Adding Papers to the international publisher’s lineup of tools to assist readers of their publications makes Springer competitive with ProQuest, which acquired RefWorks in 2008 and uses its COS Scholar Universe product to facilitate networking among individuals with common research interests (with an eye toward future collaboration, creating new knowledge and generating new works for publication).

Since 1999, ISI/Thomson Reuters has acquired or developed three citation managers—EndNote, RefMan Reference Manager, and ProCite—though these software tools remain within the publishing and managing bibliographies space rather than online community development and collaboration. These reference managers, innovations in their time, have been mainstays within the academic library community, while two free reference managers, Mendeley and Zotero, have captured the imagination of students, happy with one-click captures and access via a web browser toolbar.

  • Mendeley As Alison Hicks wrote this summer, “Mendeley is a web/desktop/mobile tool used to manage the research process, including organizing, citing and collaborating. It builds on and combines traditional reference management tools such as Refworks or Endnote with academic social networking tools such as Linkedin or academia.edu to create a super category of productivity tools that is more in sync with today’s networked and collaborative research environment.” Created in 2007, the tool now has 2 million users with 313 million documents catalogued. Caveats: There is a 1G storage limit for a free account, and it does not manage book citations (e.g., WorldCat) well. 
  • Zotero is simple, flexible, portable, and free. Today, it works with all browsers and platforms, syncs well, and sports multiple citation styles. Users add items to their Zotero library with a single click, organized and tagged as they like. Much can be automated and groups created or joined to share among colleagues.

The Future

Association with Springer is likely to give the Papers team additional resources to innovate. Concentrating on Lifve may allow Papers to catch up with the social network capabilities of the free, browser-based competitor, Mendeley. Projects for the near-term are likely to include further development of Papers for Windows and syncing (between several Macs, several PCs, Macs and PCs, iOS, and Windows). According to Eric Merkel-Sobotta, executive vice president Corporate Communications at Springer, “the Papers team does not have an Android version in development … Technically, it’s more challenging than porting the Mac version to the iPhone.” After enumerating other challenges, Merkel-Sobotta did note that “everyone at Springer, including the Papers team, loves a challenge.”
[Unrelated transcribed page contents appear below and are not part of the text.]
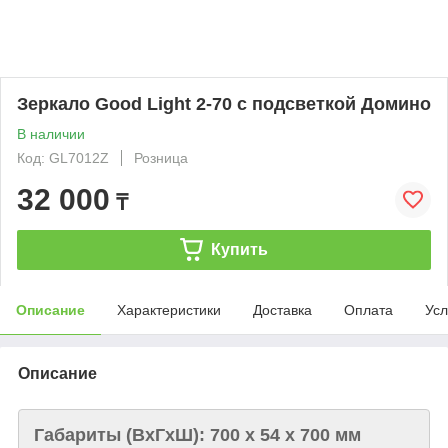
Зеркало Good Light 2-70 с подсветкой Домино
В наличии
Код: GL7012Z
Розница
32 000
₸
Купить
Описание
Характеристики
Доставка
Оплата
Усл
Описание
Габариты (ВxГxШ): 700 x 54 x 700 мм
Papers is expected to remain competitive at $15 per user, though institutional licensing is likely to expand, post-acquisition, with additional pay options. Other Mekentosj molecular biology apps (e.g., 4Peaks, EnzymeX, iRNAi, LabAssistant) will not become part of the Springer family. These free apps have a new “home,” but the developers who worked on these products will be working on Papers, so users of these apps are not likely to see updates any time soon.

Springer Science+Business Media is a leading global scientific publisher, providing researchers in academia, scientific institutions, and corporate R&D departments with quality content via innovative information products and services. Springer employs nearly 6,200 individuals across the globe and generated sales of about EUR 875 million in 2011. 


Barbie E. Keiser is an information resources management consultant located in the metropolitan Washington, D.C., area.